Se nos puede llamar soñadores, se nos puede llamar radicales, se nos puede llamar rebeldes, se nos puede decir que somos muchas cosas, pero no se nos puede juzgar por serlo, en base a los paradigmas de un sistema caduco y envejecido que debería dejar paso a la renovación de la cultura y la recuperación de los valores comunitarios entre los seres humanos.
El sistema no parará de perfeccionar sus métodos de dominio y sabemos que ya no le basta con las leyes. Una manera de extender este dominio es mediante la patologización de los comportamientos molestos. Últimamente se ha catalogado la rebeldía como enfermedad psiquiátrica, dando la posibilidad de corregir desde la infancia todo indicio de cuestionamiento a la autoridad y fomentando las actitudes sumisas con medicación científicamente avalada para lograr el control social.

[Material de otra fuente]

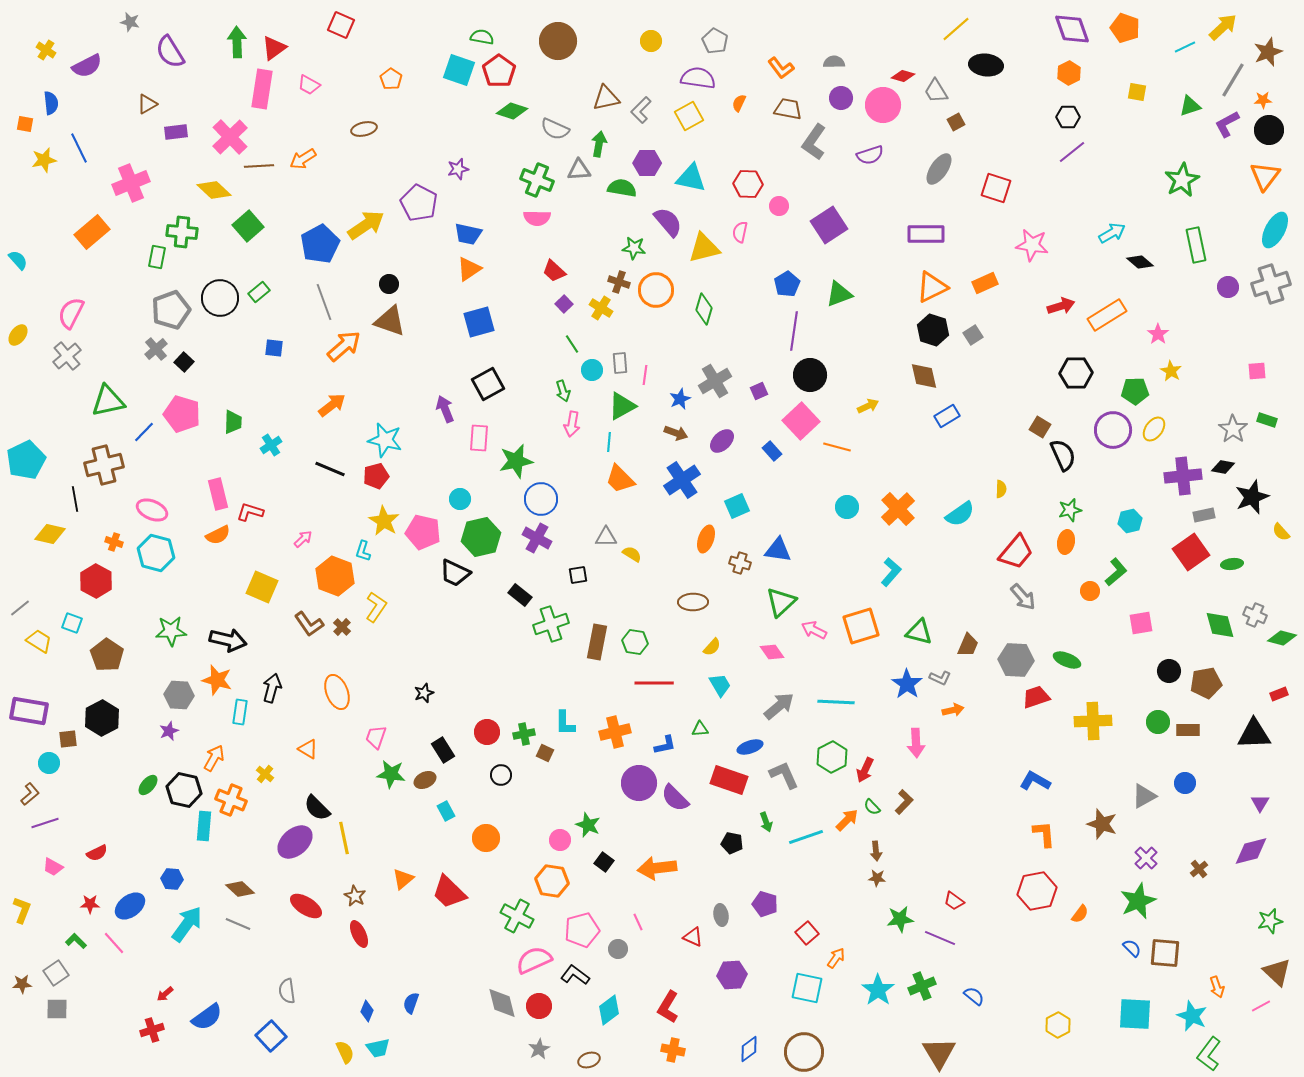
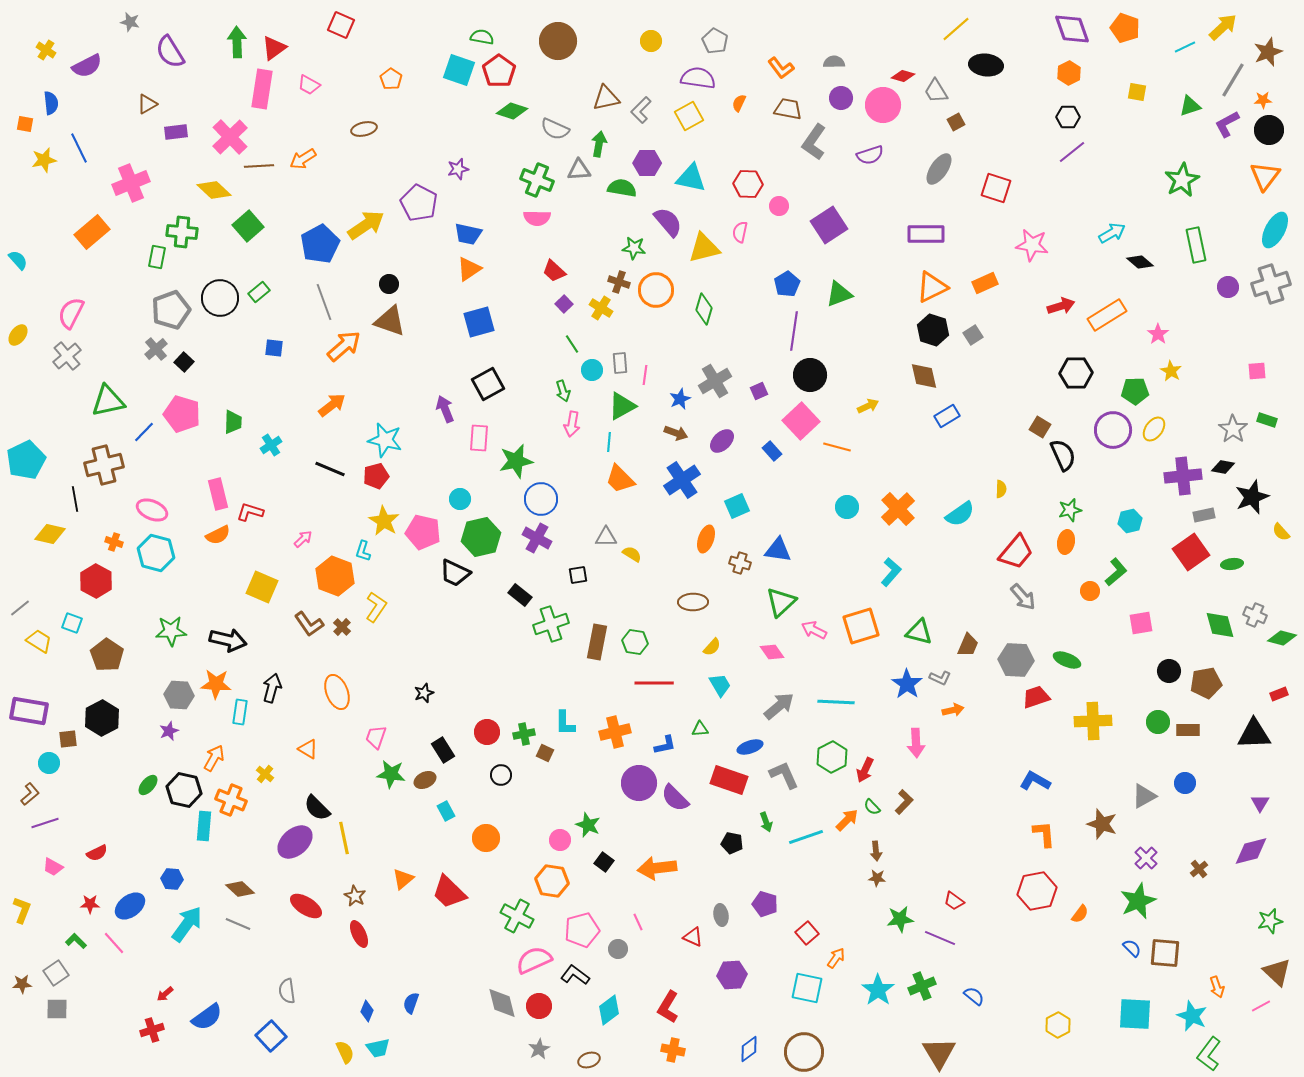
orange star at (217, 680): moved 1 px left, 4 px down; rotated 12 degrees counterclockwise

Pero bueno, si hay que desobedecer a determinados médicos también lo haremos.
Por todo lo expuesto nos declaramos en alegre y constructiva rebeldía.
Cada vez somos y seremos más los y las que desobedeceremos toda ley que venga impuesta por tribunales alejados de nuestras vidas y sometidos a unas leyes superiores que, si en otro tiempo tuvieron un carácter religioso, en la actualidad, esa divinidad se ha disfrazado de dinero, de avaricia, de egoísmo y de destrucción de la Tierra y de la dignidad humana.
Declaramos abiertamente nuestra desobediencia a los sistemas judiciales de los Estados y a todas las herramientas de las que éstos disponen para tratar de impedir que llevamos a la práctica nuestra voluntad profunda de emancipación y reconstrucción del ser comunitario.
Sin sentimientos de apoyo mutuo y práctica de solidaridad, la vida en sociedad de los humanos hubiera sido prácticamente imposible. Y estos sentimientos y prácticas no han sido establecidos por las leyes; son anteriores a todas las leyes y provienen de la experimentación y el aprendizaje útil de generaciones y generaciones, de la cooperación necesaria para mantener la cohesión social.
La hospitalidad, el respeto a la vida, el sentimiento de reciprocidad, la compasión, el apoyo mutuo, el autolimitarse uno mismo en interés de la comunidad, entre otras cosas, son consecuencia de la vida en común entre personas libres, adheridas a unos principios comunes y no sometidas a ninguna autoridad externa a su propia colectividad.
Necesitamos una nueva institucionalidad de derechos y deberes, fundamentada en valores sociopolíticos comunitarios. La evaluación y mejora de los comportamientos en el seno de la sociedad debe recuperar la escala humana, debe hacerse en proximidad, entre personas que se conocen, que tienen principios comunes, que se tienen confianza, que cooperan recíprocamente y que se pueden mirar a los ojos.